What’s the difference between a typical entity and a professional service entity? All of the entity’s members and managers must be licensed to provide the same professional service, and no layperson can be a member or manager of the entity as they are not allowed to directly or indirectly practice medicine. This rule is grounded in the theory that necessary confidential and professional relationships between physicians and patients would be harmed by laypeople interested only in profit.
Only the Michigan Attorney General has the standing to take action against an entity that is improperly formed (i.e. an entity performing a professional service that is not registered as a professional service entity). Thus, payors may not assert lack of proper formation in a CPOM defense to avoid payment obligations.

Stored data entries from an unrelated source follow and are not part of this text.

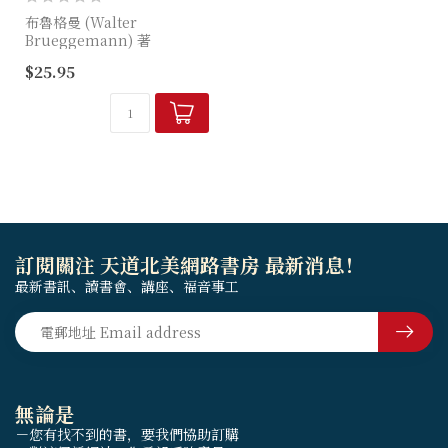
布魯格曼 (Walter
Brueggemann) 著
$25.95
舊約神學大師布魯格曼，精選
12篇舊約偉大禱詞，呈現讀者
面前，帶您進入禱告堂奧，甚
至改變您的禱告資勢...
訂閱關注 天道北美網路書房 最新消息！
最新書訊、讀書會、講座、福音事工
無論是
－您有找不到的書，要我們協助訂購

Nonprofit corporations, such as hospitals, are exempted from the CPOM doctrine so long as the purpose may not involve a “pecuniary gain” to officers, directors, shareholders or members.
Assess Your Structure and Operations
Michigan’s CPOM doctrine is not as fully developed as other states’ doctrines. In Michigan, an ACO seeking to employ physicians to perform professional services would obviously implicate the CPOM doctrine, unless it is organized as a non-profit or is a professional entity owned and managed by duly licensed physicians. But, unlike other states, Michigan law is not clear about how much control may be asserted over a healthcare provider – such as the requirements set forth by an ACO in order to become a physician participant – before the control invokes the CPOM doctrine.
In the interest of promoting evidence-based medicine, coordinating care and improving the quality of care to beneficiaries, ACOs may engage in various activities that could be considered directing or controlling the provision of medical care, and in that case could in the future invoke the ban on CPOM in Michigan. For example:
- ACOs may outline appropriate uses of diagnostic tests for specific conditions and may expect its physician participants to use certain labs, imaging services and so on.
- ACOs may directly or indirectly decide the need to referrals.
- ACOs may determine what treatment options are available to patients.
- ACOs may set the number of hours worked or number of patients a physician must see.
- ACOs may select allied health staff.
- ACOs may select medical equipment for the practice.
- ACOs may require participants to provide 24/7 care as part of its care management processes.
To help minimize that risk, ACOs could initiate a formal mechanism to resolve concerns that physician participants might have over-intrusion into their private practice. They could structure their board in a fashion that would allow only appropriately licensed persons to make decisions on activities that could implicate the CPOM doctrine. Nevertheless, ACOs should continually assess how their structure and activities are viewed under the Michigan CPOM doctrine to minimize risk under state law.